A first time mum has complained to the Office of the Health Ombudsman after she was asked to leave Logan Hospital six hours after giving birth.
A first time mum has complained to the Office of the Health Ombudsman after she was asked to leave Logan Hospital six hours after giving birth.

Mum’s horror: Told to go six hours after birth

A FIRST-TIME mum was asked to leave a Queensland hospital just hours after giving birth 12 days early, due to a chronic bed shortage.

Shani Lea Wallace, 26, has revealed her horror at being left to make her own way from Logan Hospital to Redland Hospital six hours after giving birth to 5lb 15oz son Lincoln.

She was one of at least four new mums asked to make the 30km trip in what is the latest scandal to hit the embattled southeast Queensland hospital, which has previously come under fire for patients being dumped in hospital corridors.

Ms Wallace said she gave birth to Lincoln at 2.38am on January 9.

Shani Lea Wallace was asked to leave Logan Hospital six hours after giving birth due to a bed shortage. Picture: Tara Croser.
Shani Lea Wallace was asked to leave Logan Hospital six hours after giving birth due to a bed shortage. Picture: Tara Croser.

Born 12 days early, Lincoln arrived weighing just 5lb 15oz and required 24-hour monitoring.

But at 9am, the Slacks Creek mother said she was asked to go to Redland Hospital before Lincoln received a full medical examination.

"The head midwife came in and said 'look do you mind going to Redlands, we don't have any beds'," Ms Wallace said.

"I felt guilty because I was told there were four people in labour in the waiting room."

Ms Wallace claimed she was not offered an ambulance and that her partner drove her 30km to Redland Hospital after staff gave her two Panadol.

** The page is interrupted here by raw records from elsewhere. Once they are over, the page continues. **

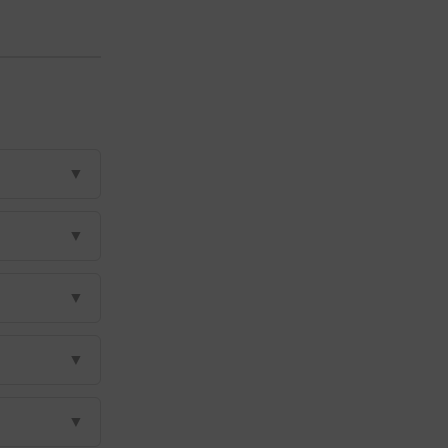
▼
▼
▼
▼
▼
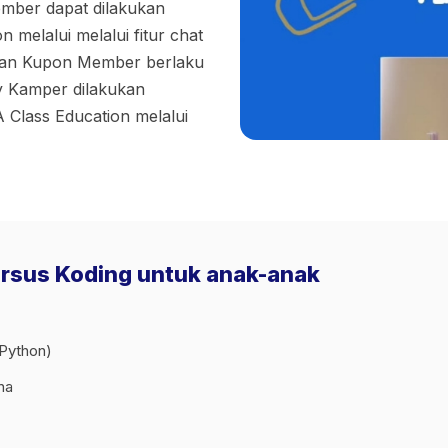
mber dapat dilakukan
 melalui melalui fitur chat
karan Kupon Member berlaku
py Kamper dilakukan
 Class Education melalui
ursus Koding untuk anak-anak
 Python)
na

When the new mother arrived at the hospital she said the hospital had no information about her transfer or her son's case.

Ms Wallace said she was told by Redland Hospital staff that three others were transferred to Redlands from Logan after giving birth.

Lincoln is doing well but Ms Wallace said she doesn’t want anyone else to go through what she did.
Lincoln is doing well but Ms Wallace said she doesn’t want anyone else to go through what she did.

"It was traumatic. I'm just very lucky he's healthy," she said.

Ms Wallace said she does not blame the staff but believes the hospital urgently needs more resources.

She made an official complaint to the Office of the Health Ombudsman on January 9.

The lack of beds at Logan made headlines last week after reports of ambulance ramping and patients being treated in corridors.

It prompted Logan City Council to warn the Health Minister about forecasts of a 103-bed shortage by 2021.

Nursing and midwifery director at Logan Jacqueline Smith could not comment on Ms Wallace's case as it was before the Health Ombudsman, but said the pressure on the hospital was growing every year.

"In 2018 there were 3542 births at Logan which is an increase of 197 births on the previous year," she said.

With the area growing rapidly, Logan Hospital recorded the second highest increase in birthrates in the state. Picture: Richard Walker
With the area growing rapidly, Logan Hospital recorded the second highest increase in birthrates in the state. Picture: Richard Walker

Australian Bureau of Statistics birthrates showed Logan had the second highest increase in babies born from 2016-2017 across Queensland, with 115 more babies born in 2017 than the previous year.

Ms Smith said a planned $21.9 million refurbishment of the maternity ward would provide additional beds, delivery rooms and special care cots for the community.

The Office of the Health Ombudsman has reviewed Ms Wallace's case and has asked Metro South Hospital and Health Service to investigate and write a report on the incident.

A spokesman for the Office said the Ombudsman is "not currently undertaking any systemic investigations into maternity services at Logan Hospital".